Duncan stood, checked that his cowl was on his head.

“Answer it,” he said, putting his arms behind his back.

Another alpha wolf appeared on the screen. Duncan could tell it was not the same one. First of all, the bridge it was in was much larger, with many more crew. Secondly, this wolf seemed older. Grayer. White whiskers sprouted randomly around its snout and ears.

It leaned forward in its seat, its eyes boring through Duncan in undisguised hostility.

“Follow me to the space station. If you deviate from course, you will be destroyed. If you attempt to land on our planet, you will be destroyed. If you scan our planet, ships or station, you will be destroyed. Attempt no further hails.” It turned its head and nodded to something offscreen, and the communication was again cut off.

“Do as he said, Clive,” said Duncan, breathing a sigh of relief.
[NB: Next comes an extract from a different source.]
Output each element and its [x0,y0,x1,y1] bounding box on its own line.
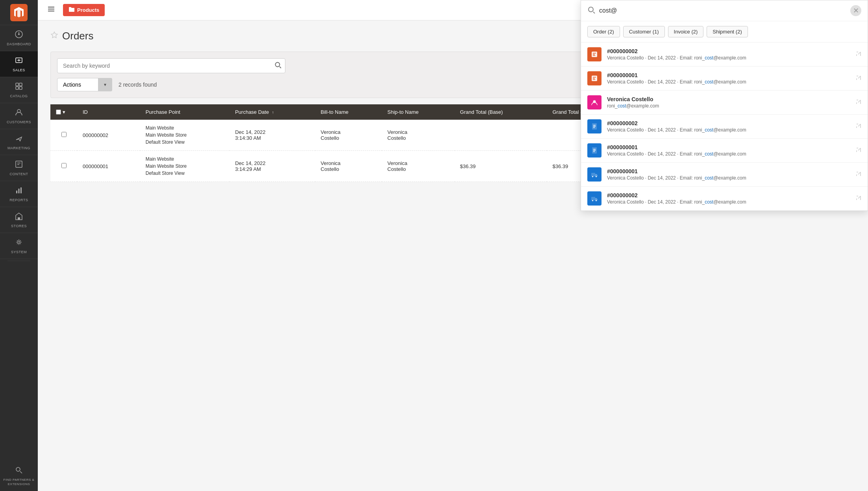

This might just work after all, he thought.

 

His escorts made Duncan’s best speed and they all arrived at the space station within a few minutes. The heavy battle cruiser peeled away, revealing the entire station its bulk had previously eclipsed. It was smaller than the main stations, smaller even than Duncan’s space station. It was a rounded rectangle, wider than it was tall, with only a couple of docking stations. He had Clive pull into one.

Duncan walked to the ship exit, to his left, and went through the airlock door and entered the
Canis Arcturis
space station. The room he entered was was a barren cube. No windows adorned the walls, which blended into the ceiling and floor. The only thing that differentiated wall from floor from ceiling was a single plinth, topped by what looked like a TV screen, sitting in the middle of the room. Duncan approached it.

The screen showed a hierarchical list of resources and objects for sale. He opened the topmost category and it produced a list of mineral resources available. He began to scan the prices. Nothing jumped out as extraordinarily different from the last public listing he’d read. Then he kicked himself. He didn’t have to do this from memory.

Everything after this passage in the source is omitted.